Work order — Take the line that contains "merveille au chef d’orchestre" as the first line and the final line of the records as the last; return exactly those lines and the lines between.

Material provided —
== == ==

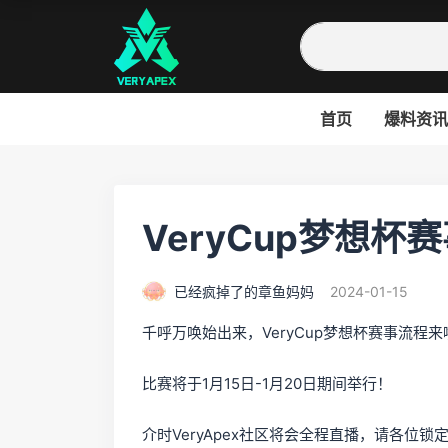
首页
爆料资讯
VeryCup梦想杯
已经疯掉了的章鱼妈妈
2024-01-15
千呼万唤始出来，VeryCup梦想杯赛事流程来
比赛将于1月15日-1月20日期间举行！
介时VeryApex社区将会全程直播，请各位锁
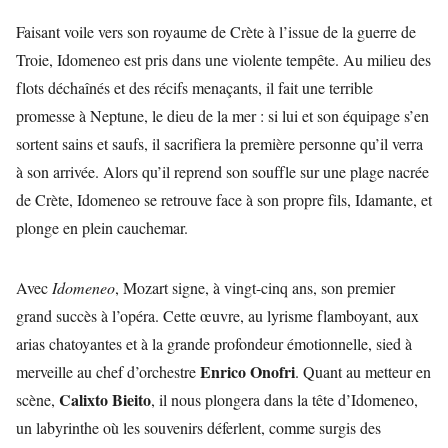
Faisant voile vers son royaume de Crète à l’issue de la guerre de
Troie, Idomeneo est pris dans une violente tempête. Au milieu des
flots déchaînés et des récifs menaçants, il fait une terrible
promesse à Neptune, le dieu de la mer : si lui et son équipage s’en
sortent sains et saufs, il sacrifiera la première personne qu’il verra
à son arrivée. Alors qu’il reprend son souffle sur une plage nacrée
de Crète, Idomeneo se retrouve face à son propre fils, Idamante, et
plonge en plein cauchemar.
Avec
Idomeneo
, Mozart signe, à vingt-cinq ans, son premier
grand succès à l’opéra. Cette œuvre, au lyrisme flamboyant, aux
arias chatoyantes et à la grande profondeur émotionnelle, sied à
Enrico Onofri
merveille au chef d’orchestre
. Quant au metteur en
Calixto Bieito
scène,
, il nous plongera dans la tête d’Idomeneo,
un labyrinthe où les souvenirs déferlent, comme surgis des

== == ==

Answer to the problem —
merveille au chef d’orchestre
. Quant au metteur en
Calixto Bieito
scène,
, il nous plongera dans la tête d’Idomeneo,
un labyrinthe où les souvenirs déferlent, comme surgis des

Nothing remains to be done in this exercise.